(Recorded data)
= = = = =
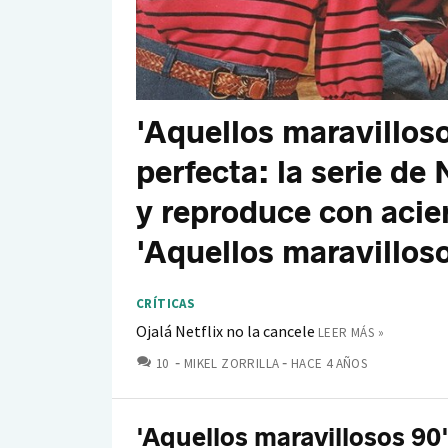
'Aquellos maravilloso
perfecta: la serie de
y reproduce con aciert
'Aquellos maravillos
CRÍTICAS
Ojalá Netflix no la cancele
LEER MÁS »
COMENTARIOS
10
MIKEL ZORRILLA
HACE 4 AÑOS
'Aquellos maravillosos 90'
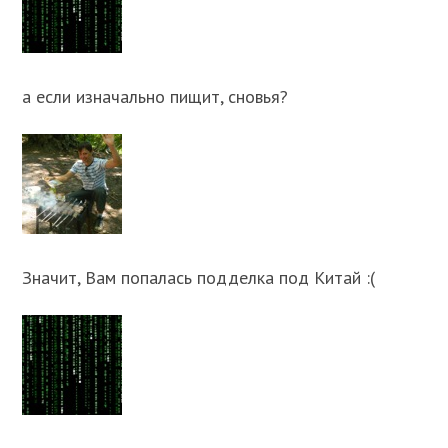
а если изначально пищит, сновья?
Значит, Вам попалась подделка под Китай :(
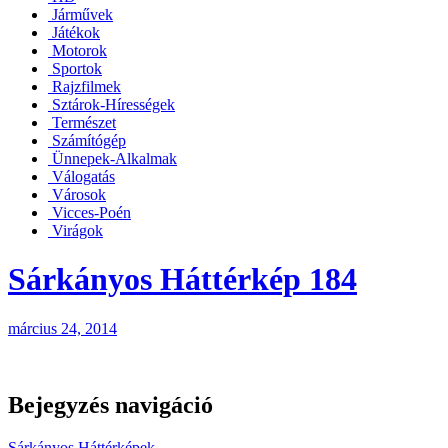
Járművek
Játékok
Motorok
Sportok
Rajzfilmek
Sztárok-Hírességek
Természet
Számítógép
Ünnepek-Alkalmak
Válogatás
Városok
Vicces-Poén
Virágok
Sárkányos Háttérkép 184
március 24, 2014
Bejegyzés navigáció
Sárkányos Háttérképek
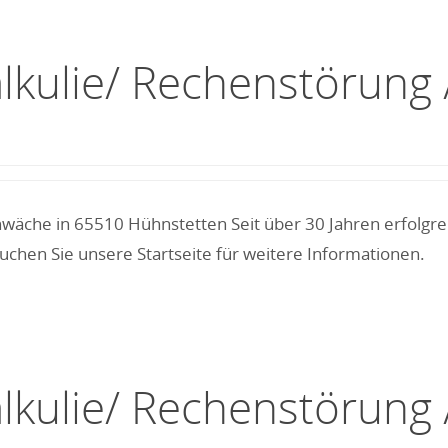
alkulie/ Rechenstörun
wäche in 65510 Hühnstetten Seit über 30 Jahren erfolgre
chen Sie unsere Startseite für weitere Informationen.
alkulie/ Rechenstörun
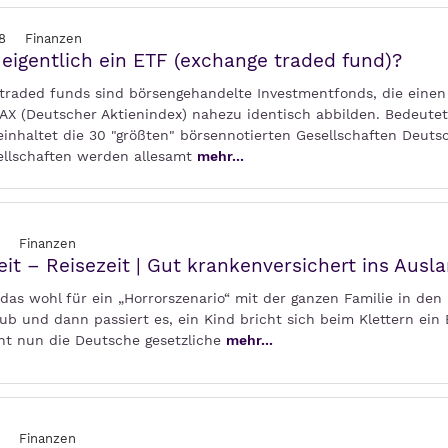
8
Finanzen
 eigentlich ein ETF (exchange traded fund)?
traded funds sind börsengehandelte Investmentfonds, die einen
DAX (Deutscher Aktienindex) nahezu identisch abbilden. Bedeutet
einhaltet die 30 "größten" börsennotierten Gesellschaften Deuts
ellschaften werden allesamt
mehr...
Finanzen
eit – Reisezeit | Gut krankenversichert ins Ausl
das wohl für ein „Horrorszenario“ mit der ganzen Familie in den
aub und dann passiert es, ein Kind bricht sich beim Klettern ein 
cht nun die Deutsche gesetzliche
mehr...
Finanzen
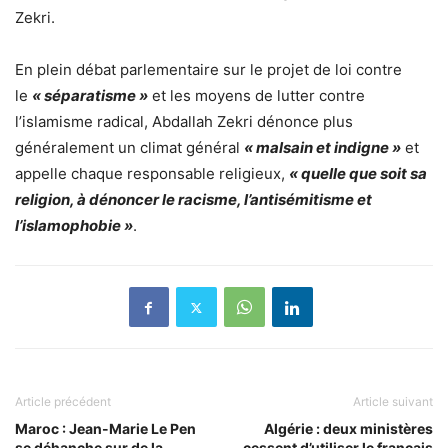
Zekri.
En plein débat parlementaire sur le projet de loi contre
le
« séparatisme »
et les moyens de lutter contre
l’islamisme radical, Abdallah Zekri dénonce plus
généralement un climat général
« malsain et indigne »
et
appelle chaque responsable religieux,
« quelle que soit sa
religion, à dénoncer le racisme, l’antisémitisme et
l’islamophobie »
.
Article précédent
Article suivant
Maroc : Jean-Marie Le Pen
Algérie : deux ministères
se déhanche sur de la
cessent d’utiliser le français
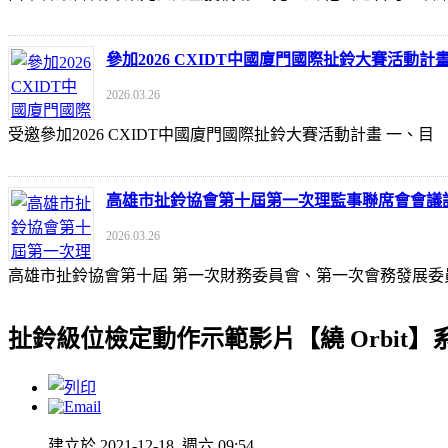
參加2026 CXIDT中國廈門國際扯鈴大賽活動計
2026.03.26
受邀參加2026 CXIDT中國廈門國際扯鈴大賽活動計畫 一
高雄市扯鈴協會第十屆第一次理監事聯席會會議
2026.03.26
高雄市扯鈴協會第十屆 第一次財務委員會、第一次會務發展委
扯鈴級位檢定動作示範影片【繞 Orbit】
建立於 2021-12-18, 週六 09:54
= = = = =
- [Problem statement] Retype exactly the lines from the one containing "et les moyens de lutter contre" through the last line of the records above, both included, and leave out any pictures.

- [Task answer]
et les moyens de lutter contre
l’islamisme radical, Abdallah Zekri dénonce plus
généralement un climat général
« malsain et indigne »
et
appelle chaque responsable religieux,
« quelle que soit sa
religion, à dénoncer le racisme, l’antisémitisme et
l’islamophobie »
.
Article précédent
Article suivant
Maroc : Jean-Marie Le Pen
Algérie : deux ministères
se déhanche sur de la
cessent d’utiliser le français
參加2026 CXIDT中國廈門國際扯鈴大賽活動計
2026.03.26
受邀參加2026 CXIDT中國廈門國際扯鈴大賽活動計畫 一
高雄市扯鈴協會第十屆第一次理監事聯席會會議
2026.03.26
高雄市扯鈴協會第十屆 第一次財務委員會、第一次會務發展委
扯鈴級位檢定動作示範影片【繞 Orbit】
建立於 2021-12-18, 週六 09:54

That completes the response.